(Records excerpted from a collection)

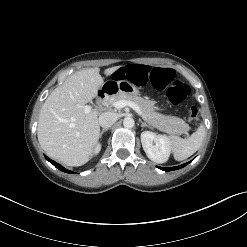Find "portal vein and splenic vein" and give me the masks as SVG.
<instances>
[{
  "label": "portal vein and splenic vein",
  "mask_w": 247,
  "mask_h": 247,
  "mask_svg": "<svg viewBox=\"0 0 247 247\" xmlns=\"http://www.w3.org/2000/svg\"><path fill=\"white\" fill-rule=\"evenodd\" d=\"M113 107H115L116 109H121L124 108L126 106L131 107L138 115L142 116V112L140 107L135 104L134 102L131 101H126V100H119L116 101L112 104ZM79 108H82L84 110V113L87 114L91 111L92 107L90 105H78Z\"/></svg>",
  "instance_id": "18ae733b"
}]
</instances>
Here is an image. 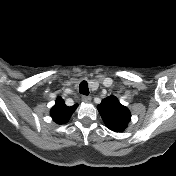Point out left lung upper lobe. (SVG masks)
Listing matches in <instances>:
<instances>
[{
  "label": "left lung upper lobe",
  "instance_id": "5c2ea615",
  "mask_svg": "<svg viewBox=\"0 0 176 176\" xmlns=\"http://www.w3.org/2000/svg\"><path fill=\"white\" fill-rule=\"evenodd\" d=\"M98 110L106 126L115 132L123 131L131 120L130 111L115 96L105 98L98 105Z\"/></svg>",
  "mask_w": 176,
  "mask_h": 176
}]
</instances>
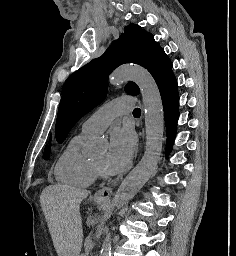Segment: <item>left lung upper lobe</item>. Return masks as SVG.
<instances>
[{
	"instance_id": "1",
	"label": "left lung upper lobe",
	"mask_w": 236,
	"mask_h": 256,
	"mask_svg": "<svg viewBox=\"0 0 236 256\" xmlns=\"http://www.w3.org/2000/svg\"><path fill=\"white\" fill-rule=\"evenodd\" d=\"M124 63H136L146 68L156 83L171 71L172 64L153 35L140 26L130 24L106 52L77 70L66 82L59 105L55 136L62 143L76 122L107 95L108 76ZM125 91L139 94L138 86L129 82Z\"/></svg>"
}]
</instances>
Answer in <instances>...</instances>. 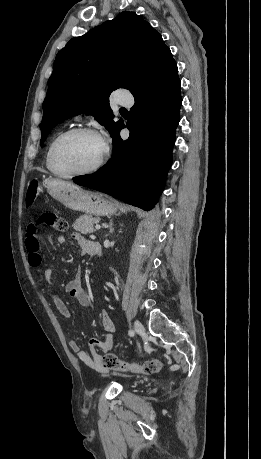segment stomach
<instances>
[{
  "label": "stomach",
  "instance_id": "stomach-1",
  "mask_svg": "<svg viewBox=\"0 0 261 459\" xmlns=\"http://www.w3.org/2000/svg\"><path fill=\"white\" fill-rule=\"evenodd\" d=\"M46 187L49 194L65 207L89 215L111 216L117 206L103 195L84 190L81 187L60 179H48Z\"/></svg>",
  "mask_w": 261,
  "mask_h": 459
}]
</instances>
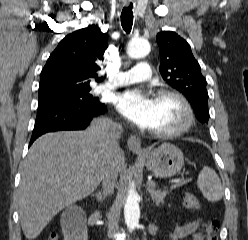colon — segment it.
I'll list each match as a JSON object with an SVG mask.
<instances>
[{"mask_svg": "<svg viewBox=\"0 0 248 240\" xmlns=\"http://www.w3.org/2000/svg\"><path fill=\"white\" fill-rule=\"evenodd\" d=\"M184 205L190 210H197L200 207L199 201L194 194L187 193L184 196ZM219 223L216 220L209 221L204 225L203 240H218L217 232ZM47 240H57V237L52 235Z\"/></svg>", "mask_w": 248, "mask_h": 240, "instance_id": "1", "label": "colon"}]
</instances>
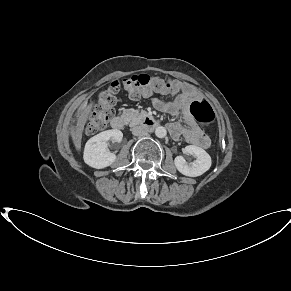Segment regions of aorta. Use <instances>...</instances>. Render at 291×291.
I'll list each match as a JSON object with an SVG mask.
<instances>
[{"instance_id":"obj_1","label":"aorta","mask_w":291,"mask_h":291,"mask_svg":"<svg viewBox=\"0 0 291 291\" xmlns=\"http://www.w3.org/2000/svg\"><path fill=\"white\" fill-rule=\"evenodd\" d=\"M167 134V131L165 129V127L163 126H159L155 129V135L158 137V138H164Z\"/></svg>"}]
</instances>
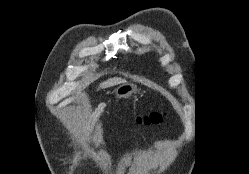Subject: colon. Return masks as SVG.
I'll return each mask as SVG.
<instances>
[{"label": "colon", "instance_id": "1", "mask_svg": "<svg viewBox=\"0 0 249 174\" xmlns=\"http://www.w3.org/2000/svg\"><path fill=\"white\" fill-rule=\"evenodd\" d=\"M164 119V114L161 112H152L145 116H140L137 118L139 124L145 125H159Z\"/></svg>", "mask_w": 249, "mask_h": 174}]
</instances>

Exercise>
Copy out each line carrying the string "rule" from the data.

Answer area>
  "mask_svg": "<svg viewBox=\"0 0 247 247\" xmlns=\"http://www.w3.org/2000/svg\"><path fill=\"white\" fill-rule=\"evenodd\" d=\"M113 107H115L116 109H121L124 108L126 106L131 107L138 115L142 116V112L140 107L135 104L134 102L131 101H126V100H119L116 101L112 104ZM79 108H82L84 110V113L87 114L91 111L92 107L90 105H78Z\"/></svg>",
  "mask_svg": "<svg viewBox=\"0 0 176 176\" xmlns=\"http://www.w3.org/2000/svg\"><path fill=\"white\" fill-rule=\"evenodd\" d=\"M98 110L106 126L115 132L123 131L131 120L130 111L115 96L105 98L98 105Z\"/></svg>",
	"mask_svg": "<svg viewBox=\"0 0 236 256\" xmlns=\"http://www.w3.org/2000/svg\"><path fill=\"white\" fill-rule=\"evenodd\" d=\"M124 63H136L146 68L156 83L171 71L172 64L153 35L140 26L130 24L106 52L77 70L66 82L59 105L55 136L62 143L76 122L107 95L108 76ZM125 91L139 94L138 86L129 82Z\"/></svg>"
  "mask_svg": "<svg viewBox=\"0 0 261 459\" xmlns=\"http://www.w3.org/2000/svg\"><path fill=\"white\" fill-rule=\"evenodd\" d=\"M46 187L49 194L65 207L89 215L111 216L117 206L103 195L84 190L81 187L60 179H48Z\"/></svg>",
[{"mask_svg": "<svg viewBox=\"0 0 248 240\" xmlns=\"http://www.w3.org/2000/svg\"><path fill=\"white\" fill-rule=\"evenodd\" d=\"M184 205L190 210H197L200 207L199 201L194 194L187 193L184 196ZM219 223L216 220L209 221L204 225L203 240H218L217 232ZM47 240H57V237L52 235Z\"/></svg>", "mask_w": 248, "mask_h": 240, "instance_id": "1", "label": "colon"}]
[{"instance_id":"obj_1","label":"aorta","mask_w":291,"mask_h":291,"mask_svg":"<svg viewBox=\"0 0 291 291\" xmlns=\"http://www.w3.org/2000/svg\"><path fill=\"white\" fill-rule=\"evenodd\" d=\"M167 134V131L165 129V127L163 126H159L155 129V135L158 137V138H164Z\"/></svg>"}]
[{"label": "colon", "instance_id": "1", "mask_svg": "<svg viewBox=\"0 0 249 174\" xmlns=\"http://www.w3.org/2000/svg\"><path fill=\"white\" fill-rule=\"evenodd\" d=\"M164 119V114L161 112H152L145 116H140L137 118L139 124L145 125H159Z\"/></svg>", "mask_w": 249, "mask_h": 174}]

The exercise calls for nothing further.